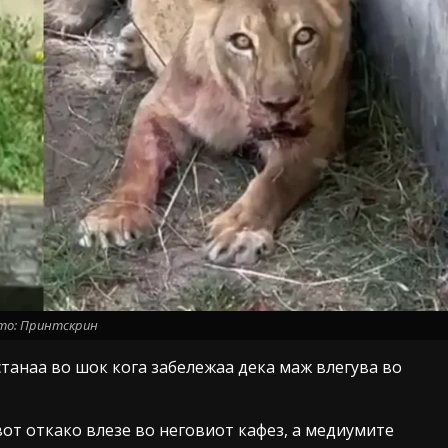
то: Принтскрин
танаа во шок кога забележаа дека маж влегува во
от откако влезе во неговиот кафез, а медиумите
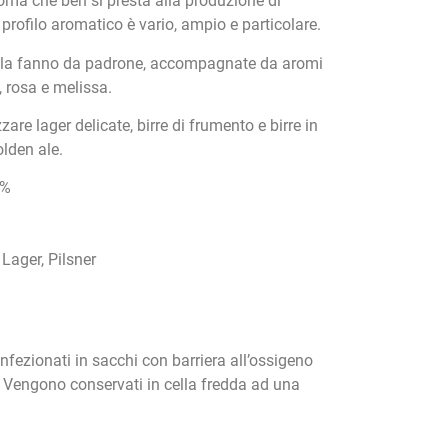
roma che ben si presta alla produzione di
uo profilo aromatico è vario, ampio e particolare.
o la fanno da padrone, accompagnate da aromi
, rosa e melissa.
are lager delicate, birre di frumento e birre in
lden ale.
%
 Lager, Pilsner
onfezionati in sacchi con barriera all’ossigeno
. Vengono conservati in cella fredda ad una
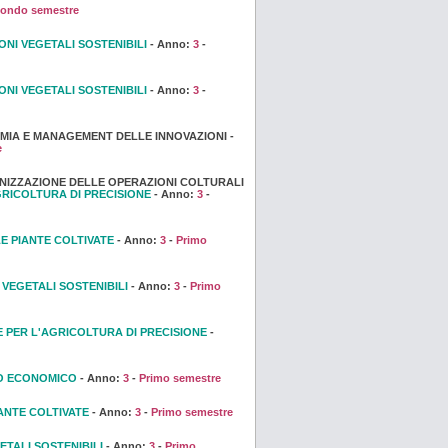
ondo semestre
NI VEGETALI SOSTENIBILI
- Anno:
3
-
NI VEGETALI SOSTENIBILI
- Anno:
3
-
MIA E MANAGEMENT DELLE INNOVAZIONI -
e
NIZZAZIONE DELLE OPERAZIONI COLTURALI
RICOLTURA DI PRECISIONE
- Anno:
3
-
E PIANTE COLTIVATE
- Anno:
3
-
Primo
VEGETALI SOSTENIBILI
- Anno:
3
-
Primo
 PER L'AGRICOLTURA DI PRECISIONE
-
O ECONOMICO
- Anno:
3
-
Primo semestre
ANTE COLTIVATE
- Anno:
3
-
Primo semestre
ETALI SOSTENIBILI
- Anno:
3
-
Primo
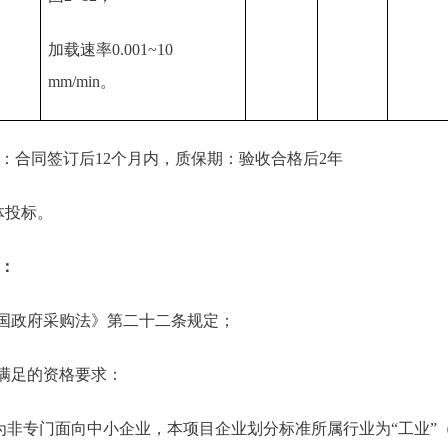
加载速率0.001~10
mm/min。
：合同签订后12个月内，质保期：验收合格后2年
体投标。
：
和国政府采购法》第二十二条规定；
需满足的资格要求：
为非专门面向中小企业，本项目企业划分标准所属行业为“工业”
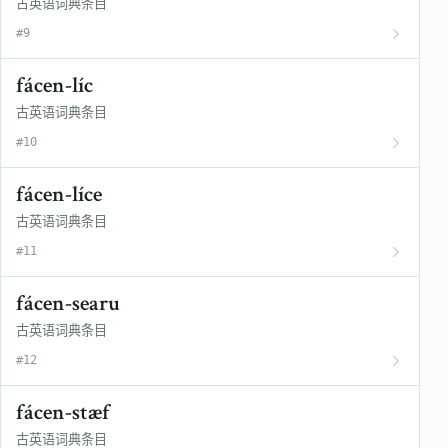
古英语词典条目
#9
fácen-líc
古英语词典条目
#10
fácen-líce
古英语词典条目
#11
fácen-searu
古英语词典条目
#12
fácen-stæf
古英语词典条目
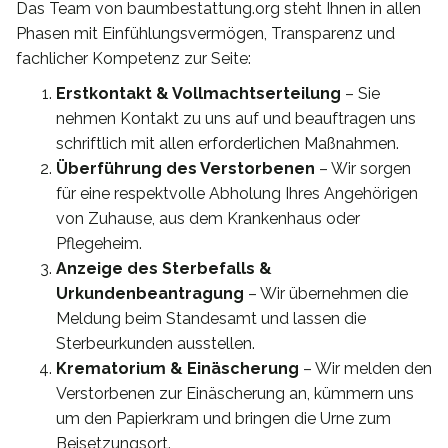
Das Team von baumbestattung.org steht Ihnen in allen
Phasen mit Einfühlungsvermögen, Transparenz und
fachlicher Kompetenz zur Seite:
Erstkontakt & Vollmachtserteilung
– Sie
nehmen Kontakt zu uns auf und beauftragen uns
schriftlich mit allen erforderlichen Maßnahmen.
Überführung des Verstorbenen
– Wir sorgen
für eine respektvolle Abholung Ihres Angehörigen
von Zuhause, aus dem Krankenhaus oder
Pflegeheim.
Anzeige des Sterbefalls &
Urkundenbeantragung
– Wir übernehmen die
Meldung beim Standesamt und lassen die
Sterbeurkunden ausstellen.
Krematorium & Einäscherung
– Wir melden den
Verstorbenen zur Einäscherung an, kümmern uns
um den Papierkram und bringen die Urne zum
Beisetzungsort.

Your goal —
Only the lines from the start of the material through the line containing "für eine respektvolle" should be transcribed. Pictures stay out.

Expected output —
то: Принтскрин
танаа во шок кога забележаа дека маж влегува во
от откако влезе во неговиот кафез, а медиумите
roma che ben si presta alla produzione di
uo profilo aromatico è vario, ampio e particolare.
o la fanno da padrone, accompagnate da aromi
, rosa e melissa.
are lager delicate, birre di frumento e birre in
lden ale.
%
 Lager, Pilsner
onfezionati in sacchi con barriera all’ossigeno
. Vengono conservati in cella fredda ad una
ondo semestre
NI VEGETALI SOSTENIBILI
- Anno:
3
-
NI VEGETALI SOSTENIBILI
- Anno:
3
-
MIA E MANAGEMENT DELLE INNOVAZIONI -
e
NIZZAZIONE DELLE OPERAZIONI COLTURALI
RICOLTURA DI PRECISIONE
- Anno:
3
-
E PIANTE COLTIVATE
- Anno:
3
-
Primo
VEGETALI SOSTENIBILI
- Anno:
3
-
Primo
 PER L'AGRICOLTURA DI PRECISIONE
-
O ECONOMICO
- Anno:
3
-
Primo semestre
ANTE COLTIVATE
- Anno:
3
-
Primo semestre
ETALI SOSTENIBILI
- Anno:
3
-
Primo
加载速率0.001~10
mm/min。
：合同签订后12个月内，质保期：验收合格后2年
体投标。
：
和国政府采购法》第二十二条规定；
需满足的资格要求：
为非专门面向中小企业，本项目企业划分标准所属行业为“工业”
古英语词典条目
#9
fácen-líc
古英语词典条目
#10
fácen-líce
古英语词典条目
#11
fácen-searu
古英语词典条目
#12
fácen-stæf
古英语词典条目
Das Team von baumbestattung.org steht Ihnen in allen
Phasen mit Einfühlungsvermögen, Transparenz und
fachlicher Kompetenz zur Seite:
Erstkontakt & Vollmachtserteilung
– Sie
nehmen Kontakt zu uns auf und beauftragen uns
schriftlich mit allen erforderlichen Maßnahmen.
Überführung des Verstorbenen
– Wir sorgen
für eine respektvolle Abholung Ihres Angehörigen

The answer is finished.